The solution came from a social enterprise, SMB Connect. As a private company, Bell Aliant couldn’t justify the expense, says Corcoran.
“We came up with a business case and the financial model that shared the cost among the carrier, the province and the community. It was a creative way to deal with an economic development issue.”
The result was a $1.1-million infrastructure deal for St. Mary’s Bay, with Bell paying 50 per cent and the province and the community paying 25 per cent apiece.
The backdrop is the changing fabric of the community, including the economy and demographics.
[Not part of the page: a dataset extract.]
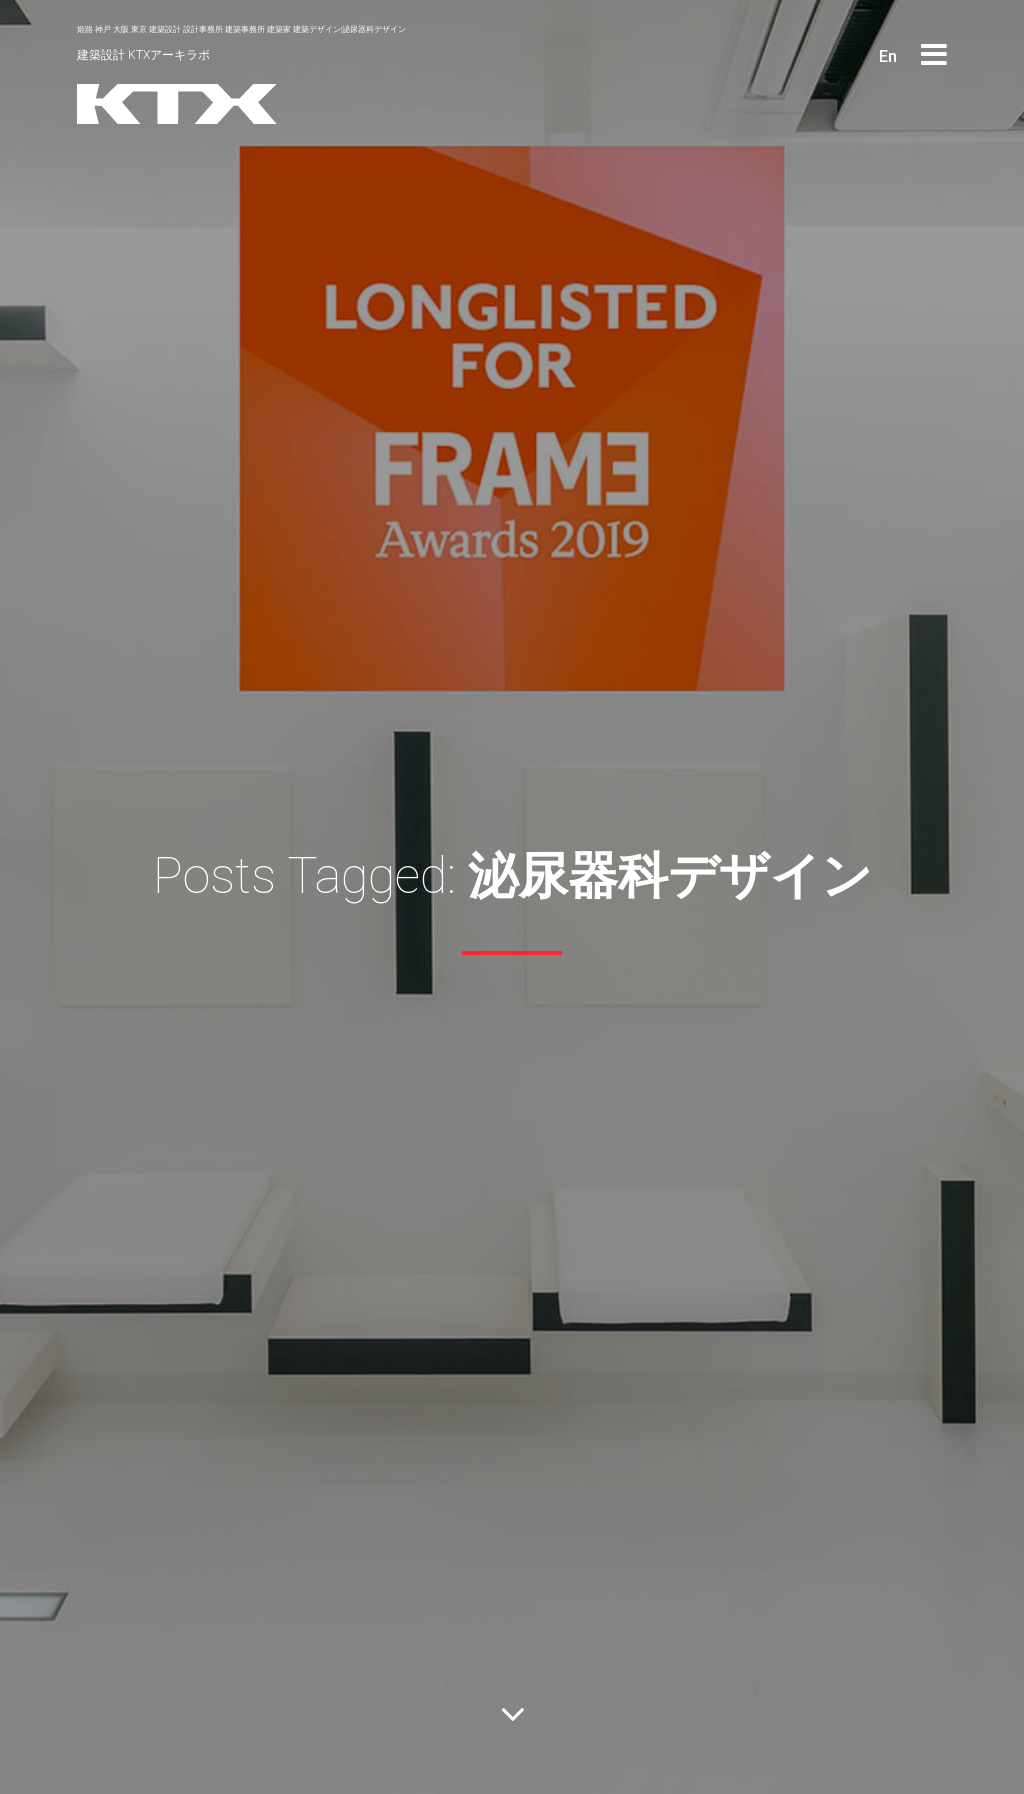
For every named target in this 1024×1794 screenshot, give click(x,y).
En (888, 56)
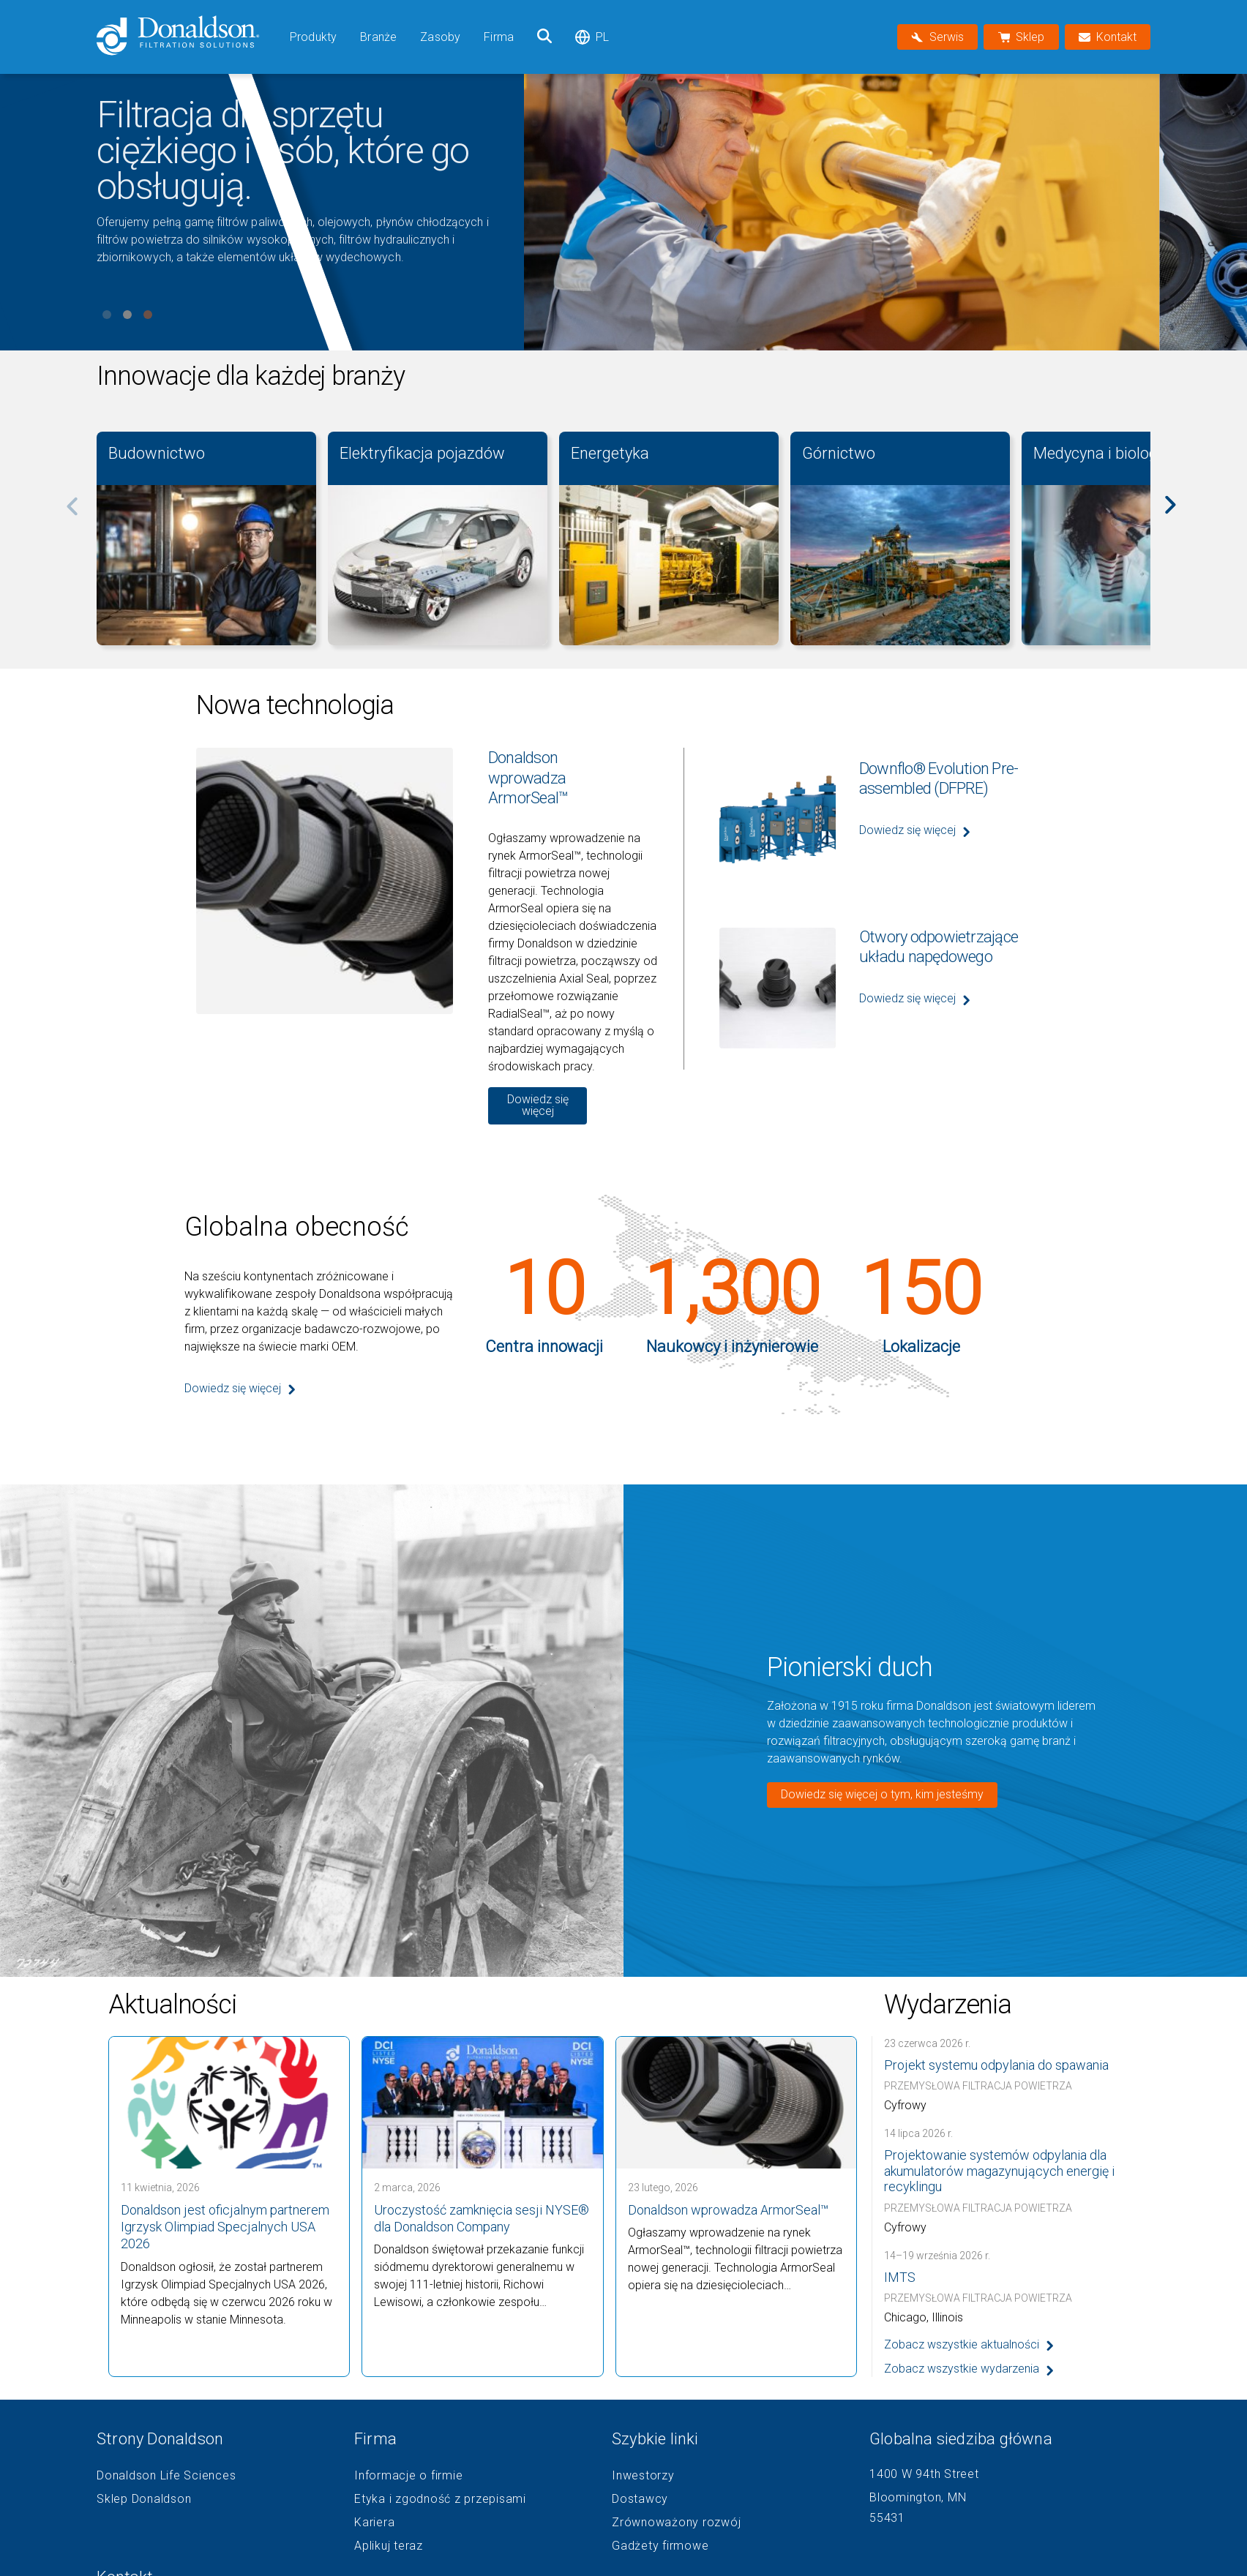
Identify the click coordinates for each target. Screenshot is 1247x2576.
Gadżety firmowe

“When I ran the bar, I would talk to young fellows who said they would like to move home,” says Corcoran. “A large per cent
fly in and fly out. They would like to move back. We all romanticize our connection to ‘the Rock.’”
This is the only way for rural regions to succeed, he says.
“We wrapped the model in a social enterprise, where there is the triple bottom line of profit,
and also benefits for society and the environment.”
The Cellular Service Pilot Project, as it is called, reached more than 12,000 people. The Department of Tourism, Culture, Industry and Innovation is extending the pilot initiative in 2019-20. During the 2019
provincial election, the Liberal party committed to enhancing cellphone coverage across most of Newfoundland and Labrador.
Bell’s partnerships to date with the Government of Newfoundland and Labrador’s cellular service pilot project include
the communities of Mainland and Three Rock Cove, several communities on the Great Northern Peninsula, in St. Mary’s Bay and Southern Labrador, as well as King’s Point, Pouch Cove and Lord’s Cove.